Malgré les alertes médicales, certaines femmes enceintes consomment encore de l’alcool, pensant à tort calmer leurs maux ou faire du bien à leur bébé. Pourtant l’alcool est un danger pour sa santé et celle du bébé.
Dans les débits de boissons ou dans nos maisons, il est devenu fréquent de voir certaines femmes enceintes avec un verre de bière ou de whisky à la main tranquillement installées. Une habitude perçue comme normale. Les futures mamans donnent les raisons derrière cette habitude : « Moi, je prenais du whisky du premier trimestre au deuxième. C’était la seule chose qui m’évitait de cracher. Aujourd’hui, elle a grandi et elle est en bonne santé », témoigne Carine. Comme elle, plusieurs femmes racontent leur expérience et défendent l’idée qu’une consommation modérée ne serait pas forcément dangereuse. « Il y a aucun inconvénient de prendre l’alcool pendant la grossesse. Au contraire, c’est bien bon pour l’épanouissement du fœtus et le bébé naitra bien propre, avec un joli teint et en bonne santé », affirme Sandra. Pour Theresa, « je bois même quatre Dopel quand je suis enceinte, c’est le bébé qui demande ». Des témoignages auxquels s’ajoutent ceux de femmes qui disent avoir consommé de l’alcool pendant leur grossesse sans constater de problème chez leur enfant. Ces expériences personnelles contrastent pourtant avec les recommandations médicales. Pour GNOGA, médecin généraliste, « l’alcool ne rime pas avec la grossesse ». Il rappelle que toute consommation expose potentiellement le fœtus à des complications.
L’alcool passe directement au fœtus
« Il faut savoir que l’alcool traverse très rapidement la barrière placentaire », explique le
médecin. Une fois arrivé dans l’organisme du fœtus, l’alcool est difficilement éliminé, car ses organes, notamment son foie, sont encore immatures. « Le foie du fœtus n’élimine pas l’alcool ou l’élimine très peu. L’alcool représente donc une substance tératogène qui perturbe le développement des organes de l’enfant », précise-t-il. Les conséquences peuvent être nombreuses. « On peut avoir une prématurité, lorsqu’il s’agit d’un accouchement avant 37 semaines d’aménorrhée, mais également un retard de croissance intra-utérin. On peut remarquer que le bébé est petit pour son âge. Dans certains cas, l’exposition peut également être associée à une mort fœtale in utero ou à des malformations congénitales, notamment cardiaques et faciales », indique le praticien.

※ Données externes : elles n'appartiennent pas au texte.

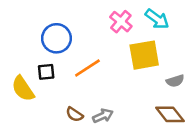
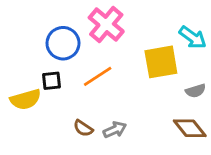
cyan arrow: (157, 19) -> (193, 37), moved
pink cross: (121, 22) -> (106, 24), moved, size x1.4
yellow semicircle: (23, 89) -> (26, 99), turned -72

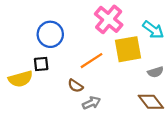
pink cross: (106, 24) -> (109, 19), moved
orange line: (98, 76) -> (91, 61), moved
brown semicircle: (83, 128) -> (75, 86), moved

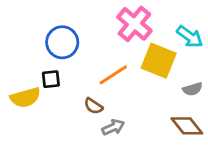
yellow square: (128, 49) -> (159, 61), turned 32

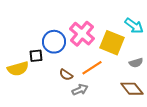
pink cross: (134, 24) -> (82, 34), moved
blue circle: (62, 42) -> (54, 42), moved
orange line: (113, 75) -> (92, 68), moved

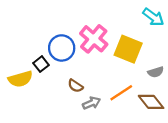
cyan arrow: (134, 26) -> (153, 17), moved
black square: (36, 56) -> (41, 64), turned -32
orange line: (92, 68) -> (121, 93), moved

Des conséquences qui peuvent toucher le cerveau
Les risques ne s’arrêtent pas à la croissance physique. « On peut avoir des atteintes neurologiques, notamment sur le développement psychomoteur, ainsi que des troubles du comportement et de l’apprentissage », poursuit le médecin. La forme la plus grave est connue sous le nom de syndrome d’alcoolisation fœtale. « C’est la forme la plus grave des troubles liés à l’alcoolisation fœtale. Elle se caractérise par un retard de croissance, une dysmorphie faciale et des atteintes du système nerveux central, notamment une déficience intellectuelle et des troubles du comportement », explique-t-il. Face à ces risques, le médecin insiste sur la prévention. « Il n’existe pas de seuil de consommation permettant de garantir qu’il n’y aura pas de complications. On ne peut donc pas dire qu’après deux verres, il n’y aura aucun risque. »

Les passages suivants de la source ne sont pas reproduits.